Organ transplants are a lifesaving force to treat diseases that once would have been fatal. Since the first kidney transplant in 1954, organ transplants have become a common treatment to replace damaged organs and save lives (Leppke et al., 2013). If your heart fails, it can be replaced. If your kidney is diseased, a friend or family member can donate one of theirs. Even skin can be taken from your own body and grafted to an area affected with severe burn damage. However, roadblocks to organ transplants include increasingly long waiting lists, lack of donors, organ rejection, infections, and risks associated with immunosuppressants has meant that not all those who need an organ transplant will receive one (Dzobo et al., 2018; Fishman, 2017). In the US, an average of 17 people die each day while waiting for an organ transplant (Organ Donation Statistics, 2023). Thankfully, advances in regenerative medicine, such as organ regeneration, offer the chance to reestablish or replace these failing parts of the body to make them functional once again.

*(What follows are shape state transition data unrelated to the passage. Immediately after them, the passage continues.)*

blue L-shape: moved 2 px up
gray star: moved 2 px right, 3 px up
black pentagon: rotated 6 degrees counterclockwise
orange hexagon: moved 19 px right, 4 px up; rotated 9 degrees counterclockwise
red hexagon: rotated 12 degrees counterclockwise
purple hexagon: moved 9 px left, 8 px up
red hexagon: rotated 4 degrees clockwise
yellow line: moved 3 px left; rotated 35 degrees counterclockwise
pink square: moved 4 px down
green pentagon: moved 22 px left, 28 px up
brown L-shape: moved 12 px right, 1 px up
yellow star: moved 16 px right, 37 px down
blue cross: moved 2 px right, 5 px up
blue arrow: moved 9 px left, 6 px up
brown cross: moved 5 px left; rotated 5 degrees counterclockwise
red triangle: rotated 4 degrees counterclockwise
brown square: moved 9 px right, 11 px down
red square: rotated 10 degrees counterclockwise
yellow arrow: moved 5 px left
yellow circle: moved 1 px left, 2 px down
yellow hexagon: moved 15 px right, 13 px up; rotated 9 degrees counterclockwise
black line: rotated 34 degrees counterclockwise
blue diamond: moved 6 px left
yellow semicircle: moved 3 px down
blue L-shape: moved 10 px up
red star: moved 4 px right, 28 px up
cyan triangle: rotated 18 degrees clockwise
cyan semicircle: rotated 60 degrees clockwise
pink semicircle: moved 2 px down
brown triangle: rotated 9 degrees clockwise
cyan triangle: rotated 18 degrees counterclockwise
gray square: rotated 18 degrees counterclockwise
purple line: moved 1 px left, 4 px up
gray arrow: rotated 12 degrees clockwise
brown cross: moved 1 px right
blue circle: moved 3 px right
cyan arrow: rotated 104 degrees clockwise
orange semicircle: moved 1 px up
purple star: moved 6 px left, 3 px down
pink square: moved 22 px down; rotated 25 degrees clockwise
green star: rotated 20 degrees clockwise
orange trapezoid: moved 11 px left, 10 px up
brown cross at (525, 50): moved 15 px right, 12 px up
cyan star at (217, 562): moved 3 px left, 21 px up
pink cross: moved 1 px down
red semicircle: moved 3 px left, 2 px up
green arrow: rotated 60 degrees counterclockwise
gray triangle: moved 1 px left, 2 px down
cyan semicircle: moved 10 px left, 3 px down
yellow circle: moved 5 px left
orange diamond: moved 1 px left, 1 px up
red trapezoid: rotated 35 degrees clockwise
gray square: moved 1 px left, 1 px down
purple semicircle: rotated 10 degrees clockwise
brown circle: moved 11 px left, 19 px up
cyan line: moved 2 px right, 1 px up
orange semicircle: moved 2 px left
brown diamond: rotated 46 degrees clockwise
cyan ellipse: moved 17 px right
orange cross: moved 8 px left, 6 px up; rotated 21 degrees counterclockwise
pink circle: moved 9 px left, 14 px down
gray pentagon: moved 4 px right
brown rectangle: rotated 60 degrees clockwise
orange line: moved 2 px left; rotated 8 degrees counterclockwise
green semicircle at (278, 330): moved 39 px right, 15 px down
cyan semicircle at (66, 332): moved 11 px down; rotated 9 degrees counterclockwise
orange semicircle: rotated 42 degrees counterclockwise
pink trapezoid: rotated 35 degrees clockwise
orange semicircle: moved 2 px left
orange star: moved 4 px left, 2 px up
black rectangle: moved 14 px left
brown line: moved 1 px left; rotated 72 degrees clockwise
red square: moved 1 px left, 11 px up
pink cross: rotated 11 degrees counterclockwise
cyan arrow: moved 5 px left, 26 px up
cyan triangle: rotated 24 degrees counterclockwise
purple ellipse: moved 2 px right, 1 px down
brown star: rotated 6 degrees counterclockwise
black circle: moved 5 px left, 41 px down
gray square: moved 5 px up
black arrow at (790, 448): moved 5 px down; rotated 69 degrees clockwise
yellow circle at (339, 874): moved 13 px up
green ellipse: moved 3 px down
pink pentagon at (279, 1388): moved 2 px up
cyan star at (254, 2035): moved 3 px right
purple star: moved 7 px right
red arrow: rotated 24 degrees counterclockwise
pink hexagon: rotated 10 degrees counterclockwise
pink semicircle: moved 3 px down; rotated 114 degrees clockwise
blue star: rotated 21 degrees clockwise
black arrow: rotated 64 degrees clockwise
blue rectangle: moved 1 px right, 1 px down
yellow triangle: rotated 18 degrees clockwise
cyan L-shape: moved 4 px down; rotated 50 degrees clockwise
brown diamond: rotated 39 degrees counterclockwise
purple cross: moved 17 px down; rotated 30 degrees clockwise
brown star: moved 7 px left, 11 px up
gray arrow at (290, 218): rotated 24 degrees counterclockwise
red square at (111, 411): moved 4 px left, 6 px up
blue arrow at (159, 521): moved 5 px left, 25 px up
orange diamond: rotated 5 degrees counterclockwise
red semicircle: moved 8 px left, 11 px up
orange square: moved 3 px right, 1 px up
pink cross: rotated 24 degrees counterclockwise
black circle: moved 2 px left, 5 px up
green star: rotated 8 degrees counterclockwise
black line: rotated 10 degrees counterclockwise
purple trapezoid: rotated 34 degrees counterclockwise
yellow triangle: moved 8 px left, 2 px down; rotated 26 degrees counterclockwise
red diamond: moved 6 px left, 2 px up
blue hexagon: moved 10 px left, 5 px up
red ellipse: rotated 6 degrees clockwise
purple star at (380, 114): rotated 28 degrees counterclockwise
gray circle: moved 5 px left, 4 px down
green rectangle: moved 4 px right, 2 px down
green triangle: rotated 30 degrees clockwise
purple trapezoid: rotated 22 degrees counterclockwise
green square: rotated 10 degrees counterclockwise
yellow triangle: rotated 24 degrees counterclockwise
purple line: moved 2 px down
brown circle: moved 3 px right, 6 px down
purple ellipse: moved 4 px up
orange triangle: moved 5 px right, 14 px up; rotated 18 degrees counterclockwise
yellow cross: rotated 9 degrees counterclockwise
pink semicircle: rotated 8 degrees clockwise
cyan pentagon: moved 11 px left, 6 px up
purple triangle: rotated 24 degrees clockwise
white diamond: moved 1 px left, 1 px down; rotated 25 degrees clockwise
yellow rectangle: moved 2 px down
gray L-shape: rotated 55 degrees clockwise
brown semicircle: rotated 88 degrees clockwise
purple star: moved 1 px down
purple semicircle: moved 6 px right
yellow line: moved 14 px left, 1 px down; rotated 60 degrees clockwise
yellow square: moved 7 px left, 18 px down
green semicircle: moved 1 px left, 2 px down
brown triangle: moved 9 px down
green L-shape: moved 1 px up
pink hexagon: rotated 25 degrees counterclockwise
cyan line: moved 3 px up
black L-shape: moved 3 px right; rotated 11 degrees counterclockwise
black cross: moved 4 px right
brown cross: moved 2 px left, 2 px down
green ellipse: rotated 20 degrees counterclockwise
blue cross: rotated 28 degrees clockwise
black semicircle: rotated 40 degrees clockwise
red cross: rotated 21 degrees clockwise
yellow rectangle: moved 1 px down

What is Regenerative Medicine?

As defined by Mason and Dunnill (2007), “regenerative medicine replaces or regenerates human cells, tissue or organs, to restore or establish normal function.” As distinct from ‘repairing’, in regeneration, new tissue is synthesized to replace damaged tissue and restore full function. Repair is where scar tissue is produced to restore functionally, but the original structure of the organ is not restored (Yannas, 2015). Regenerative medicine aims to replace damaged tissue and organs to restore the body’s full function (Mason and Dunnill, 2007).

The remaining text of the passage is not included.